Rather than donate directly to specific charities, corporate donors are increasingly choosing to give to projects in which they can be actively involved and that align strategically with components of their business, the Financial Times reports.
The approach, sometimes referred to as "strategic philanthropy," is gathering momentum along with the idea of "philanthrocapitalism," which holds that charitable giving should be seen as an investment. One prominent example of both ways of thinking is the UN Office for Partnerships (UNOP), which was established to distribute money received by the United Nations Foundation to groups working to alleviate poverty, improve maternal and child health, and protect world heritage sites.
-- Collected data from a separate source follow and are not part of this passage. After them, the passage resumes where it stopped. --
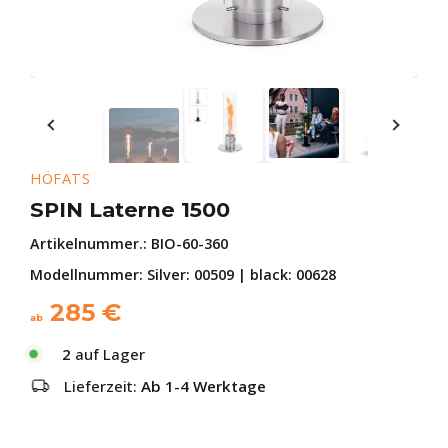
HÖFATS
SPIN Laterne 1500
Artikelnummer.:
BIO-60-360
Modellnummer: Silver: 00509 | black: 00628
285
€
ab
2
auf Lager
Lieferzeit:
Ab 1-4 Werktage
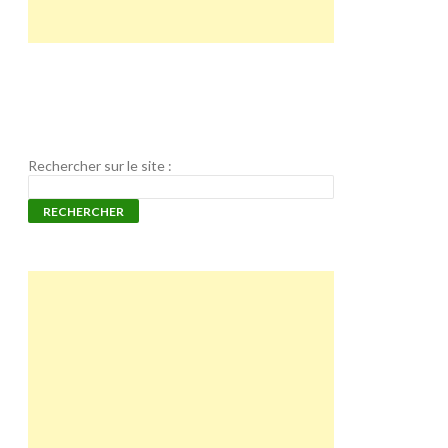
Rechercher sur le site :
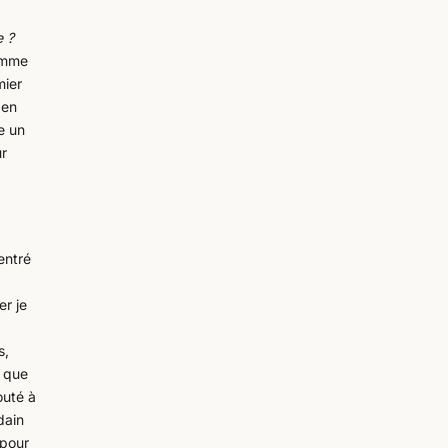
e ?
omme
mier
 en
e un
ur
entré
er je
s,
, que
outé à
dain
 pour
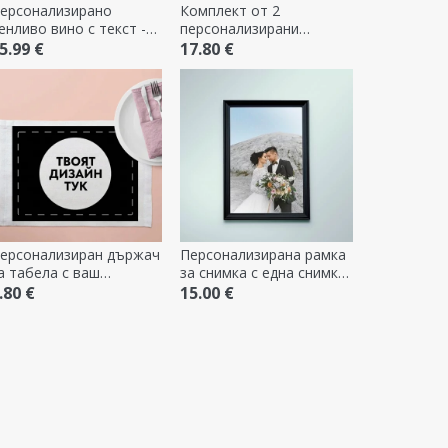
ерсонализирано
Комплект от 2
енливо вино с текст -
персонализирани
одишнина
възглавници с текст -
5.99 €
17.80 €
Кралят и неговата
кралица
ерсонализиран държач
Персонализирана рамка
а табела с ваш
за снимка с една снимка
обствен дизайн
- A4 портрет
.80 €
15.00 €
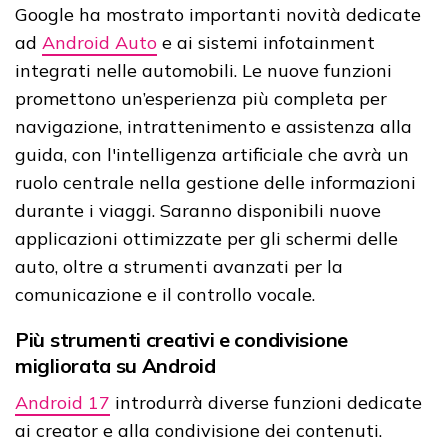
Google ha mostrato importanti novità dedicate
ad
Android Auto
e ai sistemi infotainment
integrati nelle automobili. Le nuove funzioni
promettono un’esperienza più completa per
navigazione, intrattenimento e assistenza alla
guida, con l'intelligenza artificiale che avrà un
ruolo centrale nella gestione delle informazioni
durante i viaggi. Saranno disponibili nuove
applicazioni ottimizzate per gli schermi delle
auto, oltre a strumenti avanzati per la
comunicazione e il controllo vocale.
Più strumenti creativi e condivisione
migliorata su Android
Android 17
introdurrà diverse funzioni dedicate
ai creator e alla condivisione dei contenuti.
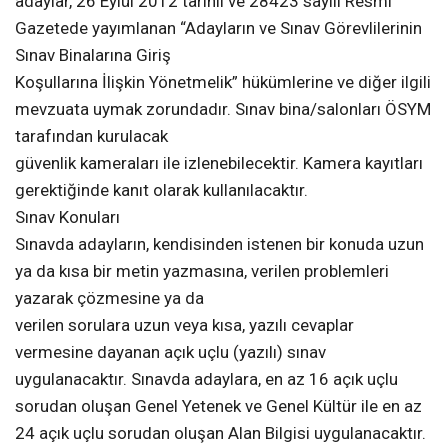
adaylar, 26 Eylül 2012 tarihli ve 28423 sayılı Resmi
Gazetede yayımlanan “Adayların ve Sınav Görevlilerinin
Sınav Binalarına Giriş
Koşullarına İlişkin Yönetmelik” hükümlerine ve diğer ilgili
mevzuata uymak zorundadır. Sınav bina/salonları ÖSYM
tarafından kurulacak
güvenlik kameraları ile izlenebilecektir. Kamera kayıtları
gerektiğinde kanıt olarak kullanılacaktır.
Sınav Konuları
Sınavda adayların, kendisinden istenen bir konuda uzun
ya da kısa bir metin yazmasına, verilen problemleri
yazarak çözmesine ya da
verilen sorulara uzun veya kısa, yazılı cevaplar
vermesine dayanan açık uçlu (yazılı) sınav
uygulanacaktır. Sınavda adaylara, en az 16 açık uçlu
sorudan oluşan Genel Yetenek ve Genel Kültür ile en az
24 açık uçlu sorudan oluşan Alan Bilgisi uygulanacaktır.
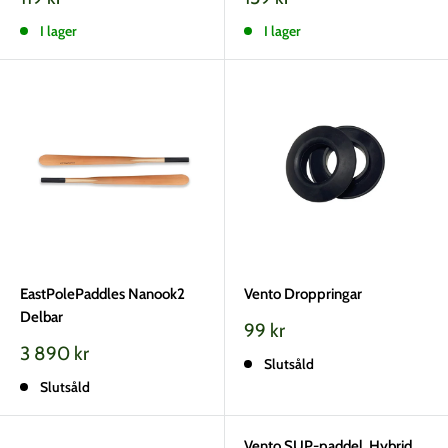
pris
pris
I lager
I lager
EastPolePaddles Nanook2
Vento Droppringar
Delbar
Vårt
99 kr
pris
Vårt
3 890 kr
Slutsåld
pris
Slutsåld
Vento SUP-paddel, Hybrid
Companies that choose to work with the UN have a menu of philanthropic options from which to choose, from UNICEF to the World Health Organization to the World Food Program, as well as guidance on how to direct their funds. UNOP makes the case for investing resources in the developing world as a way of establishing goodwill in those countries over the long term. The office has assisted corporations such as Coca-Cola, Vodafone, and Dow Chemical in setting up programs to address global health issues that affect their employees in developing nations and has received some five hundred inquiries in the past year from foundations and corporations looking to establish similar programs.
According to UNOP manager Amir Dossal, many companies have their own ideas of where they want to donate, though he encourages them to "focus on Africa, and focus on safe drinking water. Don't think of it as charity, but think of it as investing."